Important to note is that Main sees the land conservancy as a mechanism for building partnerships between developers, land owners and conservationists.
The Mount Pleasant Land Conservancy is not an adversary group. The conservancy is the facilitator of balance between development and the natural world, she explained.
“We can not afford to sit back and not do anything to preserve our natural environment - which is the very reason why we all live here and want to spend our time here. We have to work hard to protect our resources,” she said.
Her goals are to identify neighborhoods and organizations that want to work with the conservancy in partnering to protect property.
She’s sees various partnerships as a benefit to the entire community. “In addition I’d really like to see and encourage the community to embrace and support the conservancy through our membership program,” she added. Of course all sorts of properties are eligible for the conservation programs.
Anything from pocket parks and wetlands to large tracks of land can be protected through customized agreements with the conservancy.
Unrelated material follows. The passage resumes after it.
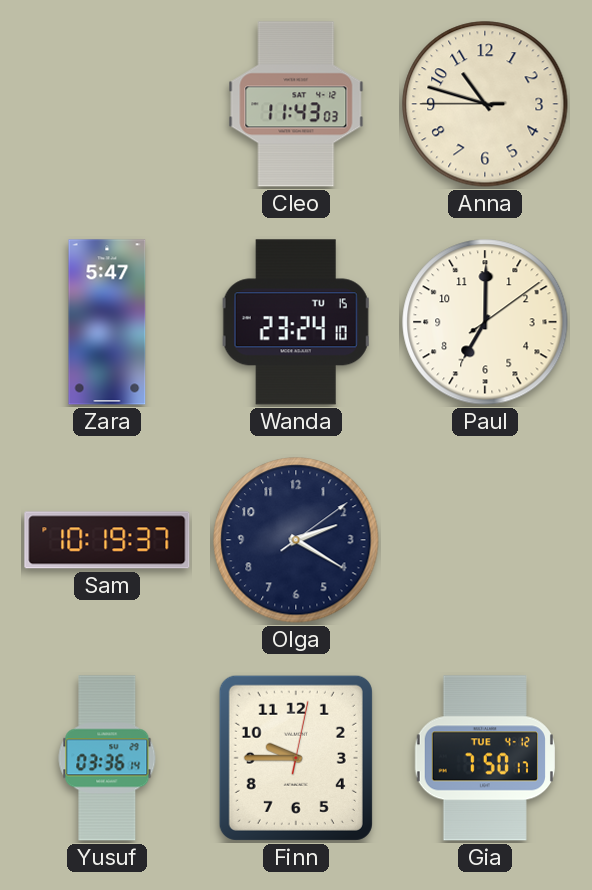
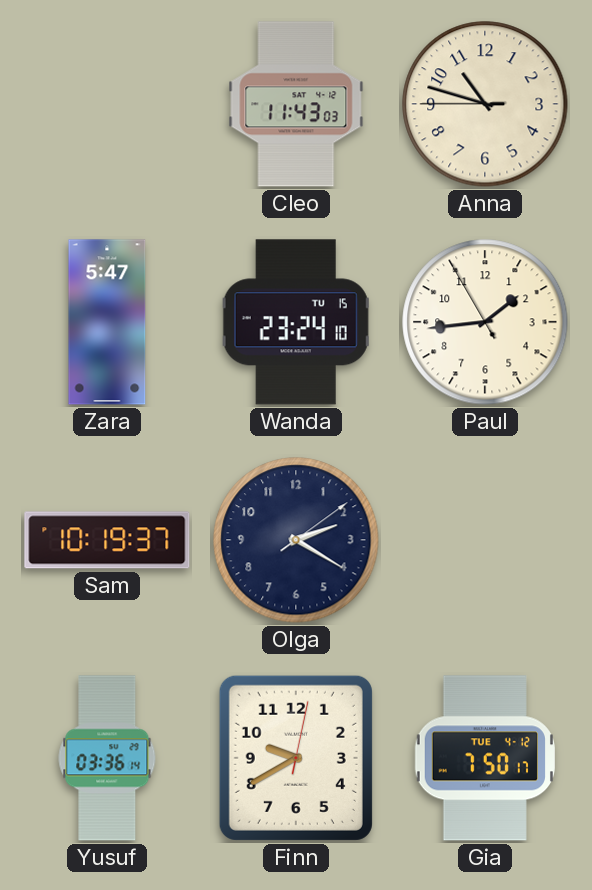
Paul: 7:00 -> 1:43
Finn: 9:45 -> 9:40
The Mount Pleasant Land Conservancy Board is finalizing their strategic plan and several exciting events are planned throughout the year to bring awareness and attract supporters.
“It’s all about getting the two sides together and working with elected officials to be a centralized organization that is considered stewards of the environment,” said Main.
For more information visit http://mountpland.org. Main is available for speaking engagements by emailing firstname.lastname@example.org.
The Mount Pleasant Open Space Foundation was created by the Town of Mount Pleasant in 2002 and received non-profit status in 2004. Considerable municipal funding was initially dedicated by the Town of Mount Pleasant to secure a successful foundation for the land trust.
As the organization evolved, town funds were decreased and the organization naturally strove toward self-sufficiency. In July 2009 the Town of Mount Pleasant passed a resolution authorizing and acknowledging the independence of the MPOSF.
In September 2009 they changed the name to the Mount Pleasant Land Conservancy.
They have since been an independent, 501(c)(3) urban land trust, supported entirely by individual/business donations, grants, sponsorships, and special events.